WHAT IF YOU WANTED TO SORT ON THE INDEX ??
drinks.continent.value_counts().sort_index()
Africa 53
Asia 44
Europe 45
North America 23
Oceania 16
South America 12
Name: continent, dtype: int64
Remember the 3 reasons why an Index exists:
- Identification
- Selection
- Allignment
Allignment
In order to understand alignment, we first need to create another Series object.
people = pd.Series([300000, 85000], index=['Albania', 'Andorra'], name='population')
people
Albania 300000
Andorra 85000
Name: population, dtype: int64
Let’s say I want to use this tiny dataset and multiply this with drinks.beer_servings
to get the total number of people who were served beer.

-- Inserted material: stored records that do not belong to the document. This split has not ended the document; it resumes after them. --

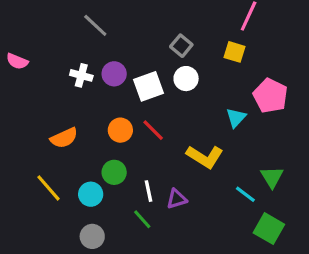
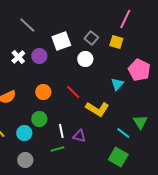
gray square: (181, 46) -> (91, 38), moved
white cross: (81, 75) -> (18, 57), turned 32
white square: (148, 86) -> (61, 41), moved
red line: (153, 130) -> (73, 92), moved
purple triangle: (177, 199) -> (79, 136), turned 32
green line: (142, 219) -> (57, 149), turned -64
green square: (269, 229) -> (118, 157), moved

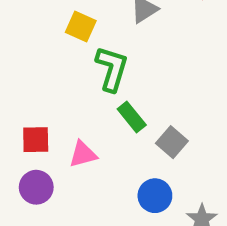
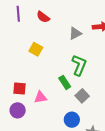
yellow square: (81, 27) -> (36, 49), moved
green L-shape: (112, 69) -> (79, 65), moved

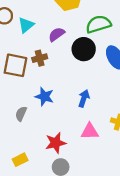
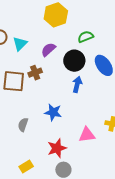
green semicircle: (98, 24) -> (86, 37), size x0.7
blue star: (44, 97) -> (53, 112), moved
blue arrow: (84, 98) -> (77, 84), moved

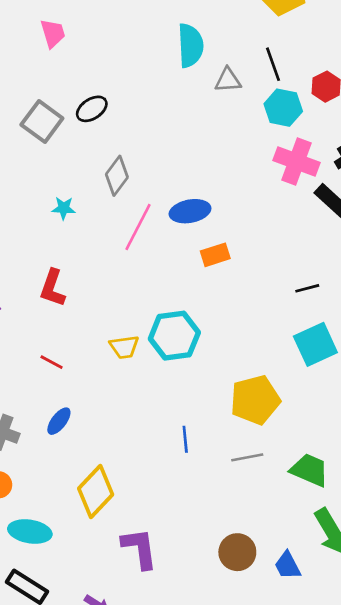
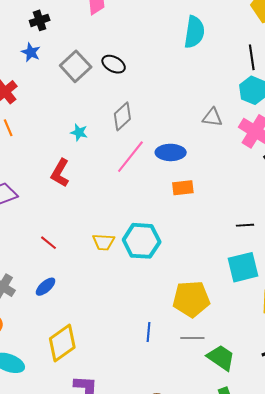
gray triangle: (228, 80) -> (212, 117), moved
black ellipse: (92, 109) -> (114, 64), turned 50
red L-shape: (53, 288) -> (60, 173), moved
blue line: (185, 439) -> (149, 332), moved
gray line: (247, 457) -> (192, 338), moved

drinks.beer_servings * people
Afghanistan NaN
Albania 26700000.0
Algeria NaN
Andorra 20825000.0
Angola NaN
Antigua & Barbuda NaN
Argentina NaN
Armenia NaN
Australia NaN
Austria NaN
Azerbaijan NaN
Bahamas NaN
Bahrain NaN
Bangladesh NaN
Barbados NaN
Belarus NaN
Belgium NaN
Belize NaN
Benin NaN
Bhutan NaN
Bolivia NaN
Bosnia-Herzegovina NaN
Botswana NaN
Brazil NaN
Brunei NaN
Bulgaria NaN
Burkina Faso NaN
Burundi NaN
Cabo Verde NaN
Cambodia NaN
...
Sudan NaN
Suriname NaN
Swaziland NaN
Sweden NaN
Switzerland NaN
Syria NaN
Tajikistan NaN
Tanzania NaN
Thailand NaN
Timor-Leste NaN
Togo NaN
Tonga NaN
Trinidad & Tobago NaN
Tunisia NaN
Turkey NaN
Turkmenistan NaN
Tuvalu NaN
USA NaN
Uganda NaN
Ukraine NaN
United Arab Emirates NaN
United Kingdom NaN
Uruguay NaN
Uzbekistan NaN
Vanuatu NaN
Venezuela NaN
Vietnam NaN
Yemen NaN
Zambia NaN
Zimbabwe NaN
dtype: float64
The countries not represented in the Series: people are ignored. And only the countries represented in the people series are multiplied. So how does pandas do this ? So here’s the thing, it aligned the people
series with the drink series. That is, it found Albania in the drink
series and then multiplied by the population value in the people
series.
So, in summary, alignment allows us to put the data together even if it not the same length. As long as you tell it, which rows correspond to which other rows. Because people
and drinks
series use country as the index and since we specified the index in people
, pandas used that index to match the rows in drinks
series.
One more example to hammer the point home. Suppose lets say you want to add the people Series to the drinks dataframe as a new column. To do this, we use the pd.concat method.
pd.concat([drinks, people], axis=1).head()
beer_servings | spirit_servings | wine_servings | total_litres_of_pure_alcohol | continent | population | |
---|---|---|---|---|---|---|
Afghanistan | 0 | 0 | 0 | 0.0 | Asia | NaN |
Albania | 89 | 132 | 54 | 4.9 | Europe | 300000.0 |
Algeria | 25 | 0 | 14 | 0.7 | Africa | NaN |
Andorra | 245 | 138 | 312 | 12.4 | Europe | 85000.0 |
Angola | 217 | 57 | 45 | 5.9 | Africa | NaN |
Notice how pandas automatically knew how to align the values in the merged dataframe. It does so, because of the index. Without the index, pandas wouldn’t know where to put them. So that is the beauty and elegance of having an index. Hope that explains it.